#### Provided data:

——

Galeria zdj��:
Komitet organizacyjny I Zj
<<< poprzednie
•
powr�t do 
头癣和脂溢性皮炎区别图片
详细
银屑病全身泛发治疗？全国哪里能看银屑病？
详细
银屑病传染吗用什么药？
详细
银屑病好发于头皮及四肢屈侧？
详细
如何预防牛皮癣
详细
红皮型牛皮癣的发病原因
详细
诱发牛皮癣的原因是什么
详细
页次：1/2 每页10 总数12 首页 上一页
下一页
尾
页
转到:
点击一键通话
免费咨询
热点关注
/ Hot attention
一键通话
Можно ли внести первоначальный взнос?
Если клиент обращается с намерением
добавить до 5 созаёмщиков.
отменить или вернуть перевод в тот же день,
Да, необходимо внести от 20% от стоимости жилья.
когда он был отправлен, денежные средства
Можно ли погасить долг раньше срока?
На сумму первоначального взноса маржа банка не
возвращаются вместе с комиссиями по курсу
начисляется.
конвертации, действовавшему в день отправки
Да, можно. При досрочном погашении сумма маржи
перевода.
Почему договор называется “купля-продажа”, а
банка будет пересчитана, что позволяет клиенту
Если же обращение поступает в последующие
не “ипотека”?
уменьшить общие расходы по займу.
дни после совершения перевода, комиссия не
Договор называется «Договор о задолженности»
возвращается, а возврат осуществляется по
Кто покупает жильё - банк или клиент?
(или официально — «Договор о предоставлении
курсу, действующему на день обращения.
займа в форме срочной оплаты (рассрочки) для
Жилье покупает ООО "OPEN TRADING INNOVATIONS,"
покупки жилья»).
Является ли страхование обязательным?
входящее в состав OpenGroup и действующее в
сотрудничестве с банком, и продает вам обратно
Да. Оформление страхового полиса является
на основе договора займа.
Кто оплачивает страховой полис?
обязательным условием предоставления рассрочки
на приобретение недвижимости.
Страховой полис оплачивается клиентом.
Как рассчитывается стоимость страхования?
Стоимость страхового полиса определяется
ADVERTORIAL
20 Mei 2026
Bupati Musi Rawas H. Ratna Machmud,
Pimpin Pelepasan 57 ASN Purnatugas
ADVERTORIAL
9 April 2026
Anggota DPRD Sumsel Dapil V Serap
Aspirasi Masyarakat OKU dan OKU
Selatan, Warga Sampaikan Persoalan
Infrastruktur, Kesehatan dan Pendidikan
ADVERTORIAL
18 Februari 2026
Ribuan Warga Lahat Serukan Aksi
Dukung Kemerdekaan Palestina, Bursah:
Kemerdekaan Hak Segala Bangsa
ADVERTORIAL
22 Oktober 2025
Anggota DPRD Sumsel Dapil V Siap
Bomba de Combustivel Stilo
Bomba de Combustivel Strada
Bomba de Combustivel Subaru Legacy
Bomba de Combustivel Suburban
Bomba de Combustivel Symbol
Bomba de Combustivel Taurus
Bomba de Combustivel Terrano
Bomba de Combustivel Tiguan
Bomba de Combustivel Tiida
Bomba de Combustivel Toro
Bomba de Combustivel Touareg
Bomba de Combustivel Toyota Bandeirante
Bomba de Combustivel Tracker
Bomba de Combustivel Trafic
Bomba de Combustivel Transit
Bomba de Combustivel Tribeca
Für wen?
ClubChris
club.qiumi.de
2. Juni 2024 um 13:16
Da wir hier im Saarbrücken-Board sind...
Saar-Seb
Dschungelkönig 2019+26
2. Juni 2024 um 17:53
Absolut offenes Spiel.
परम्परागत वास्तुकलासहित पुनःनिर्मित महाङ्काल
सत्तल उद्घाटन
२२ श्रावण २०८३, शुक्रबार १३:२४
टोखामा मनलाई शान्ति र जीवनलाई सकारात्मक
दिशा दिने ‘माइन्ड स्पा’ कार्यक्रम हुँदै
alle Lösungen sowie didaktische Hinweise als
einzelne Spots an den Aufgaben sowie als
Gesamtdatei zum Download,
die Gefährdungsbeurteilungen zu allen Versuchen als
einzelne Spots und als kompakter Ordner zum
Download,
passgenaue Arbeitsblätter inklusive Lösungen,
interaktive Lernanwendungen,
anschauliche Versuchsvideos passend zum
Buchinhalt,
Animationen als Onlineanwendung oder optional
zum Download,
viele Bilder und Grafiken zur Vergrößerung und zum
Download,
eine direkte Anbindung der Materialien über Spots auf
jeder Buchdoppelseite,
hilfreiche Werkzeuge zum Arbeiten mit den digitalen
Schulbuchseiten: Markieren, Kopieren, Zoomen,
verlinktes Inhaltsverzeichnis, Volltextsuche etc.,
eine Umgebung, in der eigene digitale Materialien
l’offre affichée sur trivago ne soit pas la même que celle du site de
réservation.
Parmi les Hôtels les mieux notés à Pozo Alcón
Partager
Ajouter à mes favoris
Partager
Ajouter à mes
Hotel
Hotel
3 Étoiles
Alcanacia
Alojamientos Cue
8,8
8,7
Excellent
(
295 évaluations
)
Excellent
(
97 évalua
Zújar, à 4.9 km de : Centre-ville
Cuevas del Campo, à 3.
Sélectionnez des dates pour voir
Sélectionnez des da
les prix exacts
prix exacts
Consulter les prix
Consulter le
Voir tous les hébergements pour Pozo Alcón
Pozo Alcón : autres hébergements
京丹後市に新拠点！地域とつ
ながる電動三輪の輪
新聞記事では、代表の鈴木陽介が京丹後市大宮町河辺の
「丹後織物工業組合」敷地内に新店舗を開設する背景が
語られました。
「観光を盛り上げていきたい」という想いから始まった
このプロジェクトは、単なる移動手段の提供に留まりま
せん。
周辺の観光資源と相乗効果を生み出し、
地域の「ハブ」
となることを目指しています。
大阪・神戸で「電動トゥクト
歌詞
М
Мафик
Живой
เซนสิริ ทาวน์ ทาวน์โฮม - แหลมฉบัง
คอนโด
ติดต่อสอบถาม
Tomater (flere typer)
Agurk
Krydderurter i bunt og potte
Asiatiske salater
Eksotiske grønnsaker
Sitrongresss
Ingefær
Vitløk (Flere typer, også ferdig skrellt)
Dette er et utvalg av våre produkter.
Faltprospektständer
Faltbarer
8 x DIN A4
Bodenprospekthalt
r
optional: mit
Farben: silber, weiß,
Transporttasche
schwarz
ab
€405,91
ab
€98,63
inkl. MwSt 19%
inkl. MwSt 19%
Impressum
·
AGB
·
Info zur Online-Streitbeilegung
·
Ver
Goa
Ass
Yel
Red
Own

——

#### Problem to solve:
Every record must be retyped so that it matches the original exactly.

#### Reply:
Galeria zdj��:
Komitet organizacyjny I Zj
<<< poprzednie
•
powr�t do 
头癣和脂溢性皮炎区别图片
详细
银屑病全身泛发治疗？全国哪里能看银屑病？
详细
银屑病传染吗用什么药？
详细
银屑病好发于头皮及四肢屈侧？
详细
如何预防牛皮癣
详细
红皮型牛皮癣的发病原因
详细
诱发牛皮癣的原因是什么
详细
页次：1/2 每页10 总数12 首页 上一页
下一页
尾
页
转到:
点击一键通话
免费咨询
热点关注
/ Hot attention
一键通话
Можно ли внести первоначальный взнос?
Если клиент обращается с намерением
добавить до 5 созаёмщиков.
отменить или вернуть перевод в тот же день,
Да, необходимо внести от 20% от стоимости жилья.
когда он был отправлен, денежные средства
Можно ли погасить долг раньше срока?
На сумму первоначального взноса маржа банка не
возвращаются вместе с комиссиями по курсу
начисляется.
конвертации, действовавшему в день отправки
Да, можно. При досрочном погашении сумма маржи
перевода.
Почему договор называется “купля-продажа”, а
банка будет пересчитана, что позволяет клиенту
Если же обращение поступает в последующие
не “ипотека”?
уменьшить общие расходы по займу.
дни после совершения перевода, комиссия не
Договор называется «Договор о задолженности»
возвращается, а возврат осуществляется по
Кто покупает жильё - банк или клиент?
(или официально — «Договор о предоставлении
курсу, действующему на день обращения.
займа в форме срочной оплаты (рассрочки) для
Жилье покупает ООО "OPEN TRADING INNOVATIONS,"
покупки жилья»).
Является ли страхование обязательным?
входящее в состав OpenGroup и действующее в
сотрудничестве с банком, и продает вам обратно
Да. Оформление страхового полиса является
на основе договора займа.
Кто оплачивает страховой полис?
обязательным условием предоставления рассрочки
на приобретение недвижимости.
Страховой полис оплачивается клиентом.
Как рассчитывается стоимость страхования?
Стоимость страхового полиса определяется
ADVERTORIAL
20 Mei 2026
Bupati Musi Rawas H. Ratna Machmud,
Pimpin Pelepasan 57 ASN Purnatugas
ADVERTORIAL
9 April 2026
Anggota DPRD Sumsel Dapil V Serap
Aspirasi Masyarakat OKU dan OKU
Selatan, Warga Sampaikan Persoalan
Infrastruktur, Kesehatan dan Pendidikan
ADVERTORIAL
18 Februari 2026
Ribuan Warga Lahat Serukan Aksi
Dukung Kemerdekaan Palestina, Bursah:
Kemerdekaan Hak Segala Bangsa
ADVERTORIAL
22 Oktober 2025
Anggota DPRD Sumsel Dapil V Siap
Bomba de Combustivel Stilo
Bomba de Combustivel Strada
Bomba de Combustivel Subaru Legacy
Bomba de Combustivel Suburban
Bomba de Combustivel Symbol
Bomba de Combustivel Taurus
Bomba de Combustivel Terrano
Bomba de Combustivel Tiguan
Bomba de Combustivel Tiida
Bomba de Combustivel Toro
Bomba de Combustivel Touareg
Bomba de Combustivel Toyota Bandeirante
Bomba de Combustivel Tracker
Bomba de Combustivel Trafic
Bomba de Combustivel Transit
Bomba de Combustivel Tribeca
Für wen?
ClubChris
club.qiumi.de
2. Juni 2024 um 13:16
Da wir hier im Saarbrücken-Board sind...
Saar-Seb
Dschungelkönig 2019+26
2. Juni 2024 um 17:53
Absolut offenes Spiel.
परम्परागत वास्तुकलासहित पुनःनिर्मित महाङ्काल
सत्तल उद्घाटन
२२ श्रावण २०८३, शुक्रबार १३:२४
टोखामा मनलाई शान्ति र जीवनलाई सकारात्मक
दिशा दिने ‘माइन्ड स्पा’ कार्यक्रम हुँदै
alle Lösungen sowie didaktische Hinweise als
einzelne Spots an den Aufgaben sowie als
Gesamtdatei zum Download,
die Gefährdungsbeurteilungen zu allen Versuchen als
einzelne Spots und als kompakter Ordner zum
Download,
passgenaue Arbeitsblätter inklusive Lösungen,
interaktive Lernanwendungen,
anschauliche Versuchsvideos passend zum
Buchinhalt,
Animationen als Onlineanwendung oder optional
zum Download,
viele Bilder und Grafiken zur Vergrößerung und zum
Download,
eine direkte Anbindung der Materialien über Spots auf
jeder Buchdoppelseite,
hilfreiche Werkzeuge zum Arbeiten mit den digitalen
Schulbuchseiten: Markieren, Kopieren, Zoomen,
verlinktes Inhaltsverzeichnis, Volltextsuche etc.,
eine Umgebung, in der eigene digitale Materialien
l’offre affichée sur trivago ne soit pas la même que celle du site de
réservation.
Parmi les Hôtels les mieux notés à Pozo Alcón
Partager
Ajouter à mes favoris
Partager
Ajouter à mes
Hotel
Hotel
3 Étoiles
Alcanacia
Alojamientos Cue
8,8
8,7
Excellent
(
295 évaluations
)
Excellent
(
97 évalua
Zújar, à 4.9 km de : Centre-ville
Cuevas del Campo, à 3.
Sélectionnez des dates pour voir
Sélectionnez des da
les prix exacts
prix exacts
Consulter les prix
Consulter le
Voir tous les hébergements pour Pozo Alcón
Pozo Alcón : autres hébergements
京丹後市に新拠点！地域とつ
ながる電動三輪の輪
新聞記事では、代表の鈴木陽介が京丹後市大宮町河辺の
「丹後織物工業組合」敷地内に新店舗を開設する背景が
語られました。
「観光を盛り上げていきたい」という想いから始まった
このプロジェクトは、単なる移動手段の提供に留まりま
せん。
周辺の観光資源と相乗効果を生み出し、
地域の「ハブ」
となることを目指しています。
大阪・神戸で「電動トゥクト
歌詞
М
Мафик
Живой
เซนสิริ ทาวน์ ทาวน์โฮม - แหลมฉบัง
คอนโด
ติดต่อสอบถาม
Tomater (flere typer)
Agurk
Krydderurter i bunt og potte
Asiatiske salater
Eksotiske grønnsaker
Sitrongresss
Ingefær
Vitløk (Flere typer, også ferdig skrellt)
Dette er et utvalg av våre produkter.
Faltprospektständer
Faltbarer
8 x DIN A4
Bodenprospekthalt
r
optional: mit
Farben: silber, weiß,
Transporttasche
schwarz
ab
€405,91
ab
€98,63
inkl. MwSt 19%
inkl. MwSt 19%
Impressum
·
AGB
·
Info zur Online-Streitbeilegung
·
Ver
Goa
Ass
Yel
Red
Own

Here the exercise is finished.